Dataset items:
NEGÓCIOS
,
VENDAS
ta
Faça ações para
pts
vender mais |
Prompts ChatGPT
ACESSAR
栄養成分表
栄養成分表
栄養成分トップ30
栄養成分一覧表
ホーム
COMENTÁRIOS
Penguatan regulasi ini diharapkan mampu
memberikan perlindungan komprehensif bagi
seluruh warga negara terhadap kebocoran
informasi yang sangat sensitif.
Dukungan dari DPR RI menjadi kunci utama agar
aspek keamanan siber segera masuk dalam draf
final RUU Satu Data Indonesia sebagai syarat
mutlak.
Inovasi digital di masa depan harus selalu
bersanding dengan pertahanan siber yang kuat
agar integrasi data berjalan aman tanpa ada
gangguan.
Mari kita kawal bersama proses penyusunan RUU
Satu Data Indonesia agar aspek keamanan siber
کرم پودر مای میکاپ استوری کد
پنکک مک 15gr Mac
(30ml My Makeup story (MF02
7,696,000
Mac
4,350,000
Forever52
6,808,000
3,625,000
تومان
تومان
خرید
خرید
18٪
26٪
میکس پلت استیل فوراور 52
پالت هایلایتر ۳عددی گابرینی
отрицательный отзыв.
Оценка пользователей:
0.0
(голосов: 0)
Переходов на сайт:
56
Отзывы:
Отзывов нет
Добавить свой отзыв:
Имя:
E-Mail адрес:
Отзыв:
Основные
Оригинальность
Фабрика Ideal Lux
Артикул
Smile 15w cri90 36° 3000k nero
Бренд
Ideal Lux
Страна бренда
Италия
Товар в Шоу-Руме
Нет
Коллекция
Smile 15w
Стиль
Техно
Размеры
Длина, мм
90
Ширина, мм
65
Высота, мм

* _Directions for this task_
Extract all the entries word for word.

* _Problem solution_
NEGÓCIOS
,
VENDAS
ta
Faça ações para
pts
vender mais |
Prompts ChatGPT
ACESSAR
栄養成分表
栄養成分表
栄養成分トップ30
栄養成分一覧表
ホーム
COMENTÁRIOS
Penguatan regulasi ini diharapkan mampu
memberikan perlindungan komprehensif bagi
seluruh warga negara terhadap kebocoran
informasi yang sangat sensitif.
Dukungan dari DPR RI menjadi kunci utama agar
aspek keamanan siber segera masuk dalam draf
final RUU Satu Data Indonesia sebagai syarat
mutlak.
Inovasi digital di masa depan harus selalu
bersanding dengan pertahanan siber yang kuat
agar integrasi data berjalan aman tanpa ada
gangguan.
Mari kita kawal bersama proses penyusunan RUU
Satu Data Indonesia agar aspek keamanan siber
کرم پودر مای میکاپ استوری کد
پنکک مک 15gr Mac
(30ml My Makeup story (MF02
7,696,000
Mac
4,350,000
Forever52
6,808,000
3,625,000
تومان
تومان
خرید
خرید
18٪
26٪
میکس پلت استیل فوراور 52
پالت هایلایتر ۳عددی گابرینی
отрицательный отзыв.
Оценка пользователей:
0.0
(голосов: 0)
Переходов на сайт:
56
Отзывы:
Отзывов нет
Добавить свой отзыв:
Имя:
E-Mail адрес:
Отзыв:
Основные
Оригинальность
Фабрика Ideal Lux
Артикул
Smile 15w cri90 36° 3000k nero
Бренд
Ideal Lux
Страна бренда
Италия
Товар в Шоу-Руме
Нет
Коллекция
Smile 15w
Стиль
Техно
Размеры
Длина, мм
90
Ширина, мм
65
Высота, мм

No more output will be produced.